The cryptocurrency market is buzzing with anticipation as the possibility of spot Bitcoin ETFs (exchange-traded funds) approval in early 2024 looms on the horizon. While this development might appear to be a bullish omen for Bitcoin, experts are painting a more nuanced picture.
Bitcoin ETFs and the “Sell-the-News” Phenomenon
CryptoQuant, a well-known analytics firm, has observed a 90% likelihood of spot Bitcoin ETF approvals by early January. This optimism, backed by 32 meetings between ETF issuers and the US Securities and Exchange Commission (SEC), suggests a positive dialogue. However, it also sets the stage for a classic “sell-the-news” event.
Analysts at CryptoQuant argue that there is a growing chance that the ETF approval could trigger profit-taking. Short-term Bitcoin holders are currently sitting on significant unrealized profits, with margins as high as 30%. Historically, such situations have often been followed by price corrections.
Furthermore, the recent news of Blackrock seeding its ETF with $10 million is viewed as a positive sign. Nevertheless, CryptoQuant highlights the behavior of Bitcoin miners, who are currently experiencing substantial unrealized profits and have begun to increase their selling activities. This could exert downward pressure on Bitcoin’s price.
As a result, CryptoQuant predicts that Bitcoin’s price may decline, potentially reaching as low as $32,000, aligning with the realized price of short-term holders.
Cathie Wood and Nic Carter’s Perspectives
Cathie Wood, the CEO and CIO of ARK Invest, offers a nuanced viewpoint.
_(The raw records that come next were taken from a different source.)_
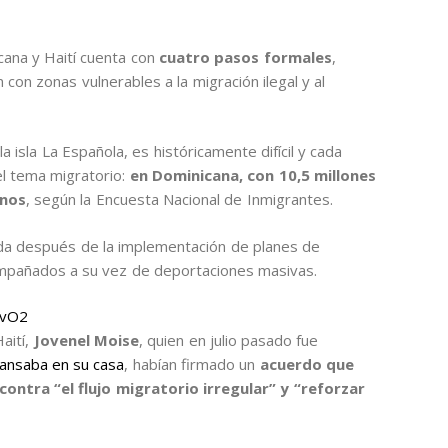
cana y Haití cuenta con
cuatro pasos formales
,
con zonas vulnerables a la migración ilegal y al
 isla La Española, es históricamente difícil y cada
l tema migratorio:
en Dominicana, con 10,5 millones
anos
, según la Encuesta Nacional de Inmigrantes.
ada después de la implementación de planes de
mpañados a su vez de deportaciones masivas.
nvO2
aití,
Jovenel Moise
, quien en julio pasado fue
ansaba en su casa
, habían firmado un
acuerdo que
ntra “el flujo migratorio irregular” y “reforzar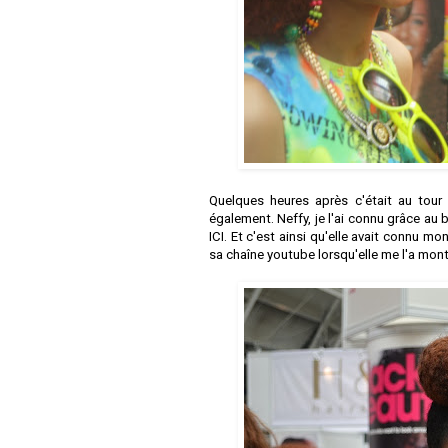
Quelques heures après c'était au tour
également. Neffy, je l'ai connu grâce au 
ICI
. Et c'est ainsi qu'elle avait connu m
sa chaîne youtube lorsqu'elle me l'a mon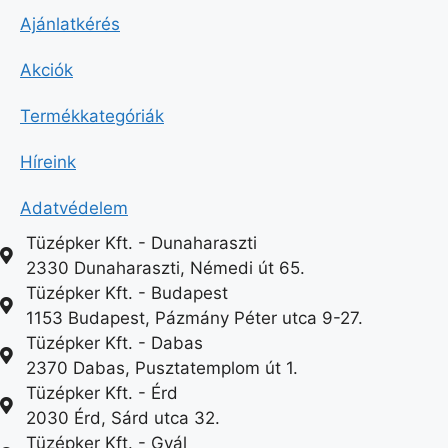
Ajánlatkérés
Akciók
Termékkategóriák
Híreink
Adatvédelem
Tüzépker Kft. - Dunaharaszti
2330 Dunaharaszti, Némedi út 65.
Tüzépker Kft. - Budapest
1153 Budapest, Pázmány Péter utca 9-27.
Tüzépker Kft. - Dabas
2370 Dabas, Pusztatemplom út 1.
Tüzépker Kft. - Érd
2030 Érd, Sárd utca 32.
Tüzépker Kft. - Gyál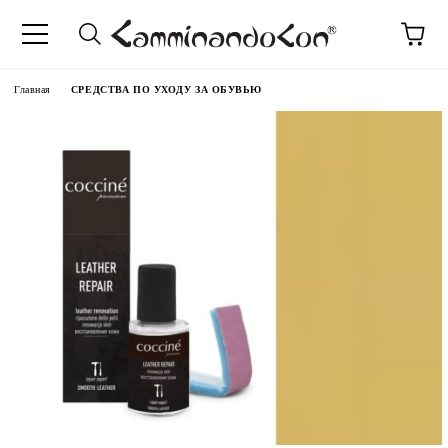
anguage
Главная
СРЕДСТВА ПО УХОДУ ЗА ОБУВЬЮ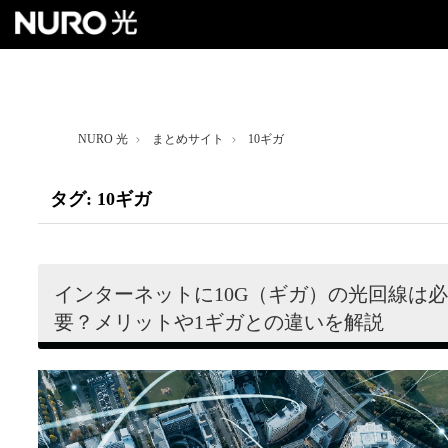
NURO 光トップ
NURO 光
まとめサイト
10ギガ
戸建て向けプラン
タグ: 10ギガ
マンション向けプラン
よくあるご質問
インターネットに10G（ギガ）の光回線は必
要？メリットや1ギガとの違いを解説
お得なセット割
お友達紹介クーポン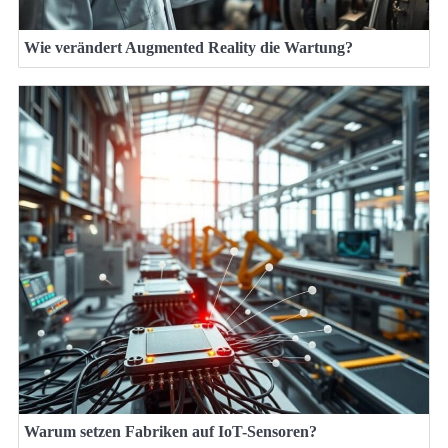
Wie verändert Augmented Reality die Wartung?
Warum setzen Fabriken auf IoT-Sensoren?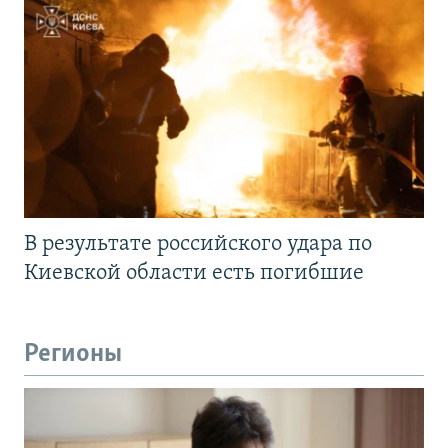
В результате российского удара по
Киевской области есть погибшие
Регионы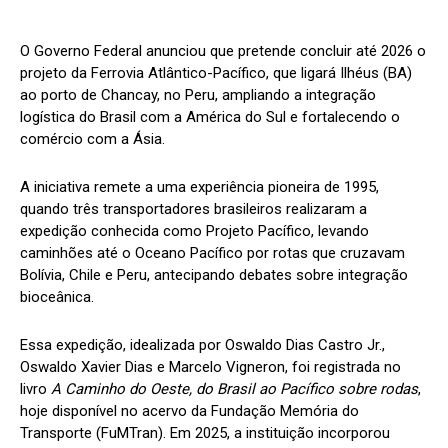
O Governo Federal anunciou que pretende concluir até 2026 o
projeto da Ferrovia Atlântico-Pacífico, que ligará Ilhéus (BA)
ao porto de Chancay, no Peru, ampliando a integração
logística do Brasil com a América do Sul e fortalecendo o
comércio com a Ásia.
A iniciativa remete a uma experiência pioneira de 1995,
quando três transportadores brasileiros realizaram a
expedição conhecida como Projeto Pacífico, levando
caminhões até o Oceano Pacífico por rotas que cruzavam
Bolívia, Chile e Peru, antecipando debates sobre integração
bioceânica.
Essa expedição, idealizada por Oswaldo Dias Castro Jr.,
Oswaldo Xavier Dias e Marcelo Vigneron, foi registrada no
livro
A Caminho do Oeste, do Brasil ao Pacífico sobre rodas
,
hoje disponível no acervo da Fundação Memória do
Transporte (FuMTran). Em 2025, a instituição incorporou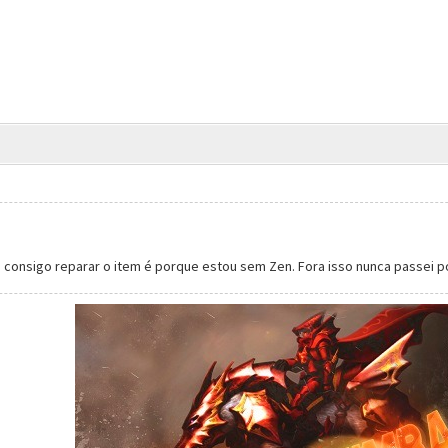
consigo reparar o item é porque estou sem Zen. Fora isso nunca passei po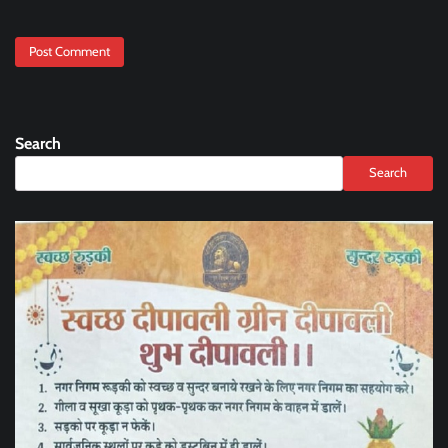
Search
Search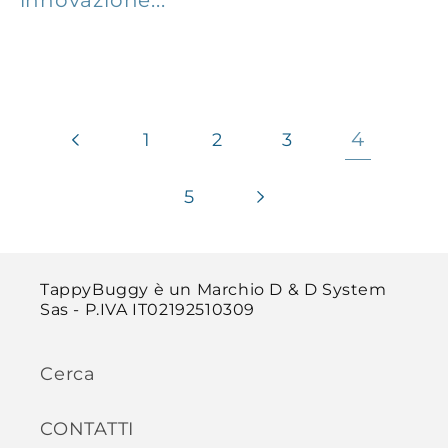
innovazione...
4
1
2
3
5
TappyBuggy è un Marchio D & D System
Sas - P.IVA IT02192510309
Cerca
CONTATTI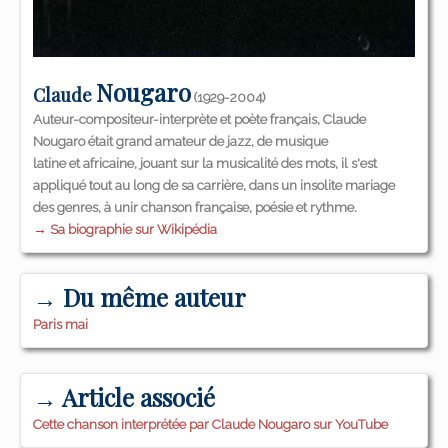
Nougaro
Claude
(1929-2004)
Auteur-compositeur-interprète et poète français, Claude
Nougaro était grand amateur de jazz, de musique
latine et africaine, jouant sur la musicalité des mots, il s'est
appliqué tout au long de sa carrière, dans un insolite mariage
des genres, à unir chanson française, poésie et rythme.
→ Sa biographie sur Wikipédia
→ Du même auteur
Paris mai
→ Article associé
Cette chanson interprétée par Claude Nougaro sur YouTube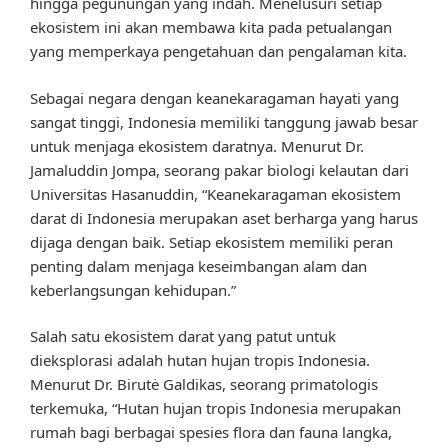
hingga pegunungan yang indah. Menelusuri setiap
ekosistem ini akan membawa kita pada petualangan
yang memperkaya pengetahuan dan pengalaman kita.
Sebagai negara dengan keanekaragaman hayati yang
sangat tinggi, Indonesia memiliki tanggung jawab besar
untuk menjaga ekosistem daratnya. Menurut Dr.
Jamaluddin Jompa, seorang pakar biologi kelautan dari
Universitas Hasanuddin, “Keanekaragaman ekosistem
darat di Indonesia merupakan aset berharga yang harus
dijaga dengan baik. Setiap ekosistem memiliki peran
penting dalam menjaga keseimbangan alam dan
keberlangsungan kehidupan.”
Salah satu ekosistem darat yang patut untuk
dieksplorasi adalah hutan hujan tropis Indonesia.
Menurut Dr. Birutė Galdikas, seorang primatologis
terkemuka, “Hutan hujan tropis Indonesia merupakan
rumah bagi berbagai spesies flora dan fauna langka,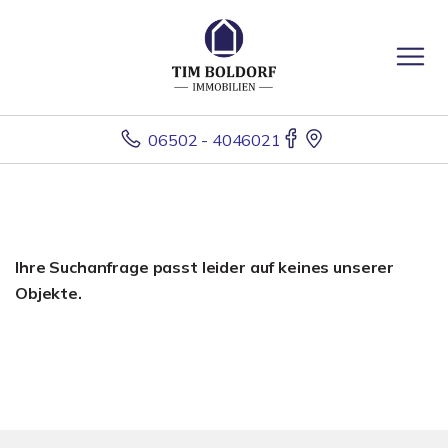
06502 - 4046021
Ihre Suchanfrage passt leider auf keines unserer
Objekte.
She acknowledges the possibility of a short-term sell-off but remains optimistic about Bitcoin’s long-term prospects. Wood believes that even a modest institutional investment could have a significant impact on Bitcoin’s price. With trillions of dollars in assets potentially allocated to Bitcoin, a 0.1% move by institutions could “move the needle.” Wood’s optimism is grounded in Bitcoin’s scarcity and the expected influx of institutional funds after ETF approval.
Nic Carter, a funding partner at Castle Island Ventures, shares a similar sentiment. While he agrees with the idea of a short-term sell-off, he is hopeful about the medium-term effects. According to Carter, the ETF has the potential to unlock new capital classes, leading to structural flows that would benefit Bitcoin. He downplays the significance of the halving event in comparison to the ETF’s potential to attract new investments.
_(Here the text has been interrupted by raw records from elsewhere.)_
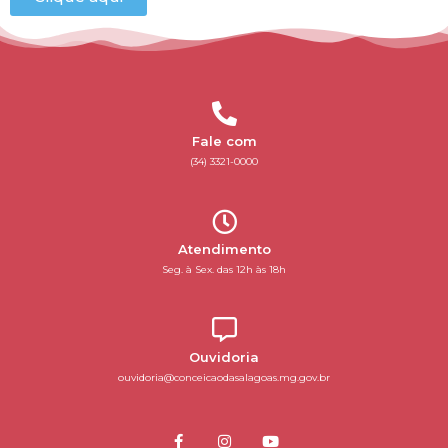
Fale com
(34) 3321-0000
Atendimento
Seg. à Sex. das 12h às 18h
Ouvidoria
ouvidoria@conceicaodasalagoas.mg.gov.br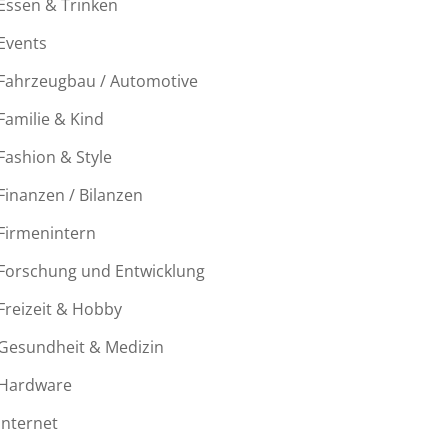
Essen & Trinken
Events
Fahrzeugbau / Automotive
Familie & Kind
Fashion & Style
Finanzen / Bilanzen
Firmenintern
Forschung und Entwicklung
Freizeit & Hobby
Gesundheit & Medizin
Hardware
Internet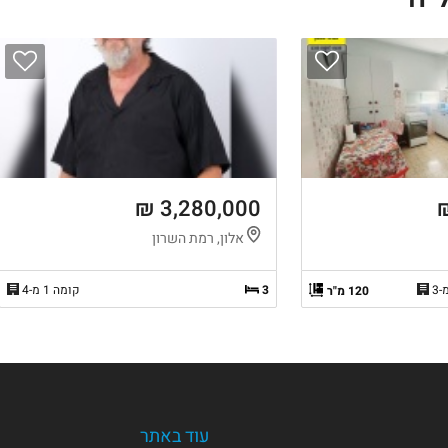
3,280,000 ₪
אלון, רמת השרון
3
קומה 1 מ-4
120 מ"ר
עוד באתר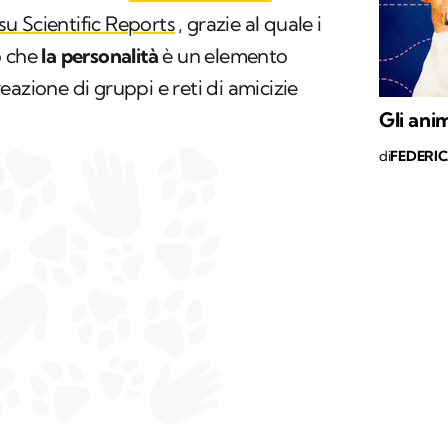
 su
Scientific Reports
, grazie al quale i
o che
la personalità
è un elemento
azione di gruppi e reti di amicizie
Gli ani
di
FEDERI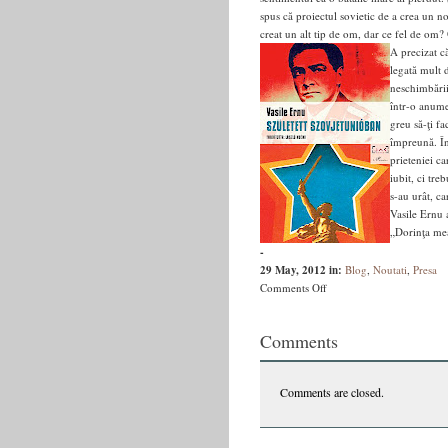
spus că proiectul sovietic de a crea un nou
creat un alt tip de om, dar ce fel de om?
A precizat 
legată mult 
neschimbării.
într-o anume
greu să-ţi fa
împreună. În
prieteniei ca
iubit, ci tre
s-au urât, ca
Vasile Ernu a
„Dorinţa mea
-
29 May, 2012
in:
Blog
,
Noutati
,
Presa
on
Comments Off
Trecutul
nu
Comments
trebuie
nici
urât,
Comments are closed.
nici
iubit,
ci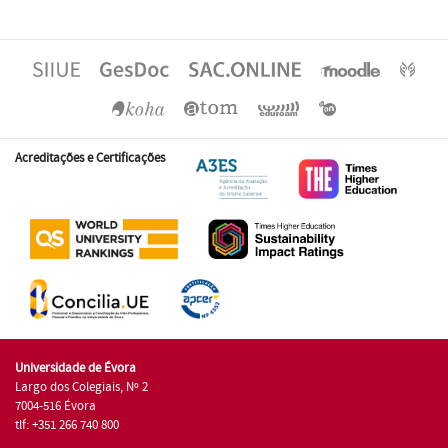
Acreditações e Certificações
Universidade de Évora
Largo dos Colegiais, Nº 2
7004-516 Évora
tlf: +351 266 740 800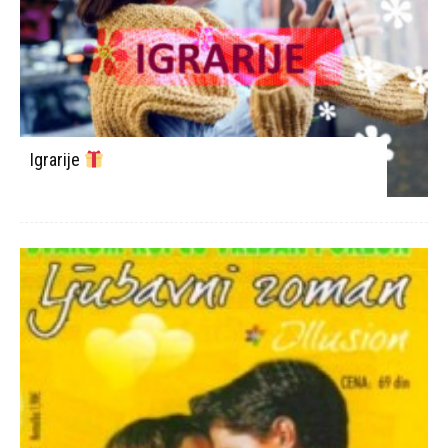
Igrarije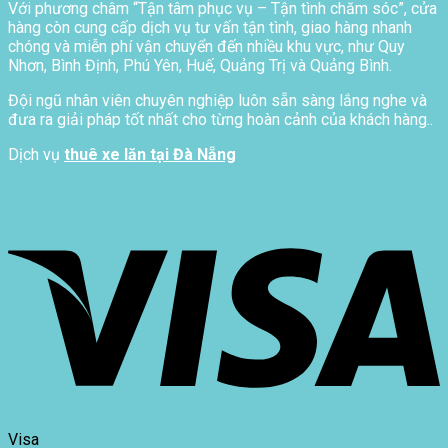
Với phương châm “Tận tâm phục vụ – Tận tình chăm sóc”, cửa
hàng còn cung cấp dịch vụ tư vấn tận tình, giao hàng nhanh
chóng và miễn phí vận chuyển đến nhiều khu vực, như Quy
Nhơn, Bình Định, Phú Yên, Huế, Quảng Trị và Quảng Bình.
Đội ngũ nhân viên chuyên nghiệp luôn sẵn sàng lắng nghe và
đưa ra giải pháp tốt nhất cho từng hoàn cảnh của khách hàng..
Dịch vụ
thuê xe lăn tại Đà Nẵng
Visa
Historical Trends and January 2024
Ali Martinez, Global Head of News at BeInCrypto, offers a historical perspective on Bitcoin. He notes that strong BTC performances towards the end of the year have often been followed by bearish trends in January. This historical pattern suggests that January 2024 could witness a spike in profit-taking, aligning with the predictions of other analysts regarding a potential price drop.